Moving forward after a serious injury
Bobby:
I was wounded on 21 August 2006. I was conducting one of the first police recruitment drives outside of a forward operating base. So, it was within the population. I was pretty much responsible for everything that happened in security, how it went, operations, and things like that. There was suicide truck bomb with about 200 tanks of propane. It was drove to the front gate of our entry control point to the location, and there was a suicide bomber who self detonated it. Well, I was severally wounded. I sustained burns of 40% of my upper body. I was evacuated to Brooke Army Hospital here in San Antonio, and that pretty much ended my Army career. I spent the next three years recovering before I was medically discharged in um Christmas of 2008.

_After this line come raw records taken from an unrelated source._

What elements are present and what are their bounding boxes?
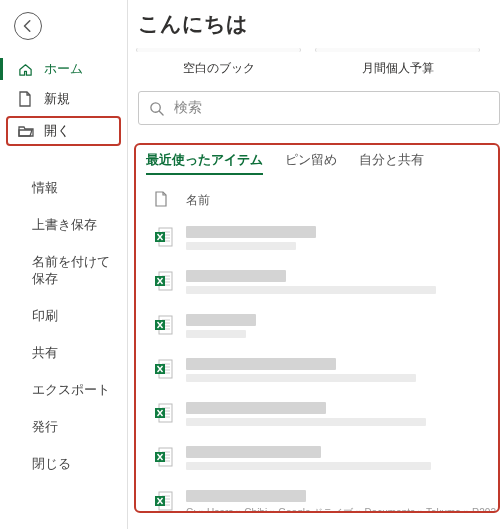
file-path: C: » Users » Chibi » Google ドライブ » Docum… [186, 506, 496, 513]
main-panel: こんにちは 空白のブック 月間個人予算 検索 最近使ったアイテム ピン留め 自分… [128, 0, 500, 529]
excel-file-icon [154, 270, 174, 292]
search-box[interactable]: 検索 [138, 91, 500, 125]
sidebar-item-label: 閉じる [32, 456, 71, 473]
file-title-redacted [186, 226, 316, 238]
column-name: 名前 [186, 192, 210, 209]
sidebar-item-label: 上書き保存 [32, 217, 97, 234]
file-path-redacted [186, 330, 246, 338]
tab-shared[interactable]: 自分と共有 [359, 151, 424, 175]
greeting-title: こんにちは [128, 8, 500, 48]
file-text [186, 314, 490, 342]
file-row[interactable] [144, 308, 494, 352]
file-path-redacted [186, 462, 431, 470]
sidebar-secondary-6[interactable]: 発行 [0, 409, 127, 446]
file-title-redacted [186, 402, 326, 414]
template-label: 空白のブック [136, 58, 301, 77]
sidebar-item-label: 印刷 [32, 308, 58, 325]
template-budget[interactable]: 月間個人予算 [315, 48, 480, 77]
file-title-redacted [186, 270, 286, 282]
sidebar-item-0[interactable]: ホーム [0, 54, 127, 84]
excel-file-icon [154, 402, 174, 424]
file-row[interactable] [144, 440, 494, 484]
template-thumb [136, 48, 301, 52]
file-title-redacted [186, 446, 321, 458]
sidebar-secondary-0[interactable]: 情報 [0, 170, 127, 207]
excel-file-icon [154, 446, 174, 468]
file-row[interactable] [144, 220, 494, 264]
sidebar-secondary-5[interactable]: エクスポート [0, 372, 127, 409]
file-path-redacted [186, 418, 426, 426]
file-text [186, 402, 490, 430]
new-doc-icon [18, 91, 34, 107]
file-row[interactable] [144, 396, 494, 440]
sidebar-item-label: 情報 [32, 180, 58, 197]
template-label: 月間個人予算 [315, 58, 480, 77]
sidebar-item-label: ホーム [44, 60, 83, 78]
recent-files-panel: 最近使ったアイテム ピン留め 自分と共有 名前 C: » Users » Chi… [134, 143, 500, 513]
sidebar: ホーム新規開く 情報上書き保存名前を付けて保存印刷共有エクスポート発行閉じる [0, 0, 128, 529]
sidebar-secondary-3[interactable]: 印刷 [0, 298, 127, 335]
file-header-icon [154, 191, 170, 210]
file-text [186, 226, 490, 254]
sidebar-item-label: エクスポート [32, 382, 110, 399]
sidebar-item-label: 発行 [32, 419, 58, 436]
sidebar-item-label: 開く [44, 122, 70, 140]
svg-line-1 [159, 111, 163, 115]
excel-file-icon [154, 314, 174, 336]
sidebar-secondary-2[interactable]: 名前を付けて保存 [0, 244, 127, 298]
excel-file-icon [154, 226, 174, 248]
file-row[interactable] [144, 352, 494, 396]
file-text [186, 270, 490, 298]
sidebar-item-1[interactable]: 新規 [0, 84, 127, 114]
file-path-redacted [186, 286, 436, 294]
excel-file-icon [154, 358, 174, 380]
tab-pinned[interactable]: ピン留め [285, 151, 337, 175]
file-row[interactable]: C: » Users » Chibi » Google ドライブ » Docum… [144, 484, 494, 513]
file-text [186, 358, 490, 386]
excel-file-icon [154, 490, 174, 512]
home-icon [18, 62, 34, 77]
tab-recent[interactable]: 最近使ったアイテム [146, 151, 263, 175]
file-row[interactable] [144, 264, 494, 308]
tabs: 最近使ったアイテム ピン留め 自分と共有 [144, 151, 494, 185]
file-title-redacted [186, 358, 336, 370]
sidebar-secondary-4[interactable]: 共有 [0, 335, 127, 372]
back-button[interactable] [14, 12, 42, 40]
svg-point-0 [151, 102, 160, 111]
back-arrow-icon [21, 19, 35, 33]
search-icon [149, 101, 164, 116]
file-title-redacted [186, 314, 256, 326]
file-text: C: » Users » Chibi » Google ドライブ » Docum… [186, 490, 496, 513]
sidebar-item-label: 共有 [32, 345, 58, 362]
sidebar-item-label: 名前を付けて保存 [32, 254, 117, 288]
open-folder-icon [18, 124, 34, 138]
sidebar-item-2[interactable]: 開く [6, 116, 121, 146]
template-row: 空白のブック 月間個人予算 [128, 48, 500, 91]
file-path-redacted [186, 242, 296, 250]
file-title-redacted [186, 490, 306, 502]
template-blank[interactable]: 空白のブック [136, 48, 301, 77]
file-path-redacted [186, 374, 416, 382]
sidebar-secondary-1[interactable]: 上書き保存 [0, 207, 127, 244]
search-placeholder: 検索 [174, 99, 202, 117]
template-thumb [315, 48, 480, 52]
sidebar-secondary-7[interactable]: 閉じる [0, 446, 127, 483]
list-header: 名前 [144, 185, 494, 220]
sidebar-item-label: 新規 [44, 90, 70, 108]
file-text [186, 446, 490, 474]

I think the hardest thing was that I was still on active duty, and it was difficult for me to grasp the fact that I was the one wounded and trying to figure out like where my purpose was in the Army, in the service, and there was nobody who could really answer those questions. Not too many people in the entire military that could relate, because usually once you get hurt, you’re totally segregated from the entire population. So that was probably the hardest thing for me, you know, the two years leading up to my retirement. That culminating with dealing with my family and being able to adapt to my situation, as well as trying to decide what I was going to do with my future. Again, the service didn’t have any idea how to handle us, what to do, how to deal with us, how to help us, and it was more of a trial and error type thing for most of the soldiers. So I came here with five of my soldiers, and three of them ended up staying here, because they were also severely wounded, so it was kind of difficult for me to deal with my situation as well as take care of them at the same time, because I had an obligation to do it.